MIAMI (CBS4) – For the first time in its 177 year history, the Miami-Dade Police Department will begin laying off sworn officers on November 1.

Mayor Carlos Gimenez told CBS4 I-Team investigator Jim DeFede that in the coming days approximately 90 layoff notices will be sent to officers informing them they will be cut from the department at the end of the month.

And unless an agreement between the police union and the county can be reached that will provide more than $65 million in police union concessions; a second round of layoffs will occur in mid-December.

In addition to the layoffs, Gimenez also said dozens of officers will be demoted to a lower rank as part of the county’s cost saving plan.

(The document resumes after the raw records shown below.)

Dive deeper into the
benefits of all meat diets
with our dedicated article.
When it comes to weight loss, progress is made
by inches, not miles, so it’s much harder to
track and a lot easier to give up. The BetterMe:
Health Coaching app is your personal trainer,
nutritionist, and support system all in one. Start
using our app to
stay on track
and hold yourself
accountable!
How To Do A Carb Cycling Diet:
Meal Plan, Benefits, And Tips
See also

Gimenez, however, said he did not believe the cuts would affect the number of officers patrolling the streets.

“This is not about taking out the number of folks we have on the street right now,” Gimenez told DeFede. “There may be some units, specialty units that may not be in service or may not have as many people, but in terms of the officer on the street they are not to be effected.”

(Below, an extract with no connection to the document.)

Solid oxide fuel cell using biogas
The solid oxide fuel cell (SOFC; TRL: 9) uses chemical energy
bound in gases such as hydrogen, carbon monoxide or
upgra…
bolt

Police union president John Rivera, however, said these cuts will indeed endanger the public.

“It’s getting to the point where the citizens are going to have to fend for themselves for a while until the cops can get to them,” Rivera said.

Rivera said it wasn’t long ago that the department had more than 3,500 officers. Through retirements and attrition it is now down to less than 2,900. The proposed layoffs are only going to make matters worse.

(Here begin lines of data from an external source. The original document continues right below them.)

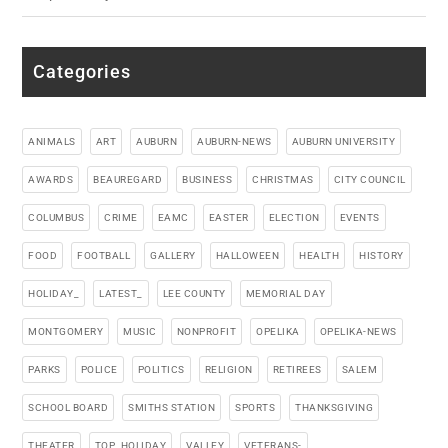
Categories
ANIMALS
ART
AUBURN
AUBURN-NEWS
AUBURN UNIVERSITY
AWARDS
BEAUREGARD
BUSINESS
CHRISTMAS
CITY COUNCIL
COLUMBUS
CRIME
EAMC
EASTER
ELECTION
EVENTS
FOOD
FOOTBALL
GALLERY
HALLOWEEN
HEALTH
HISTORY
HOLIDAY_
LATEST_
LEE COUNTY
MEMORIAL DAY
MONTGOMERY
MUSIC
NONPROFIT
OPELIKA
OPELIKA-NEWS
PARKS
POLICE
POLITICS
RELIGION
RETIREES
SALEM
SCHOOL BOARD
SMITHS STATION
SPORTS
THANKSGIVING
THEATER
TOP_HOLIDAY
VALLEY
VETERANS-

“We are way, way down already,” Rivera said. “Ninety is going to be a big, big blow to this department. We are getting to some really dangerous levels.”

Gimenez disagreed.

“We’re not going to get to the point though in layoffs where we start to affect service at the street level,” he said. “Once we get to that, we will stop the layoffs and then we are going to have to get greater concessions from the employees in order to make up the difference.”

Negotiations between the county and the police union have become increasingly contentious. A recent bargaining session between the two sides degenerated into a shouting match, with the lead negotiator the county and the lead negotiator for the police screaming back and forth at each other to “shut up!”

The man caught in the middle is Miami-Dade Police Director James Loftus, who acknowledged “the heart and soul of our function is people pick up a telephone, they call, and cops come.”

He said he will do everything possible to make sure response times are not affected by re-assigning officers to street patrol.

“That’s the idea, get their as quickly as we always do and maintain the service,” he said. But in return, other units may be eliminated or stripped bare, including crime prevention details.

“Yeah, of course it’s a tough time,” Loftus said. “It’s a tough time for everybody. I’m not aware of a layoff since 1834, so yeah this is a tough and very difficult time for everybody. And as I understand it, they would be the first layoffs in the department’s history.”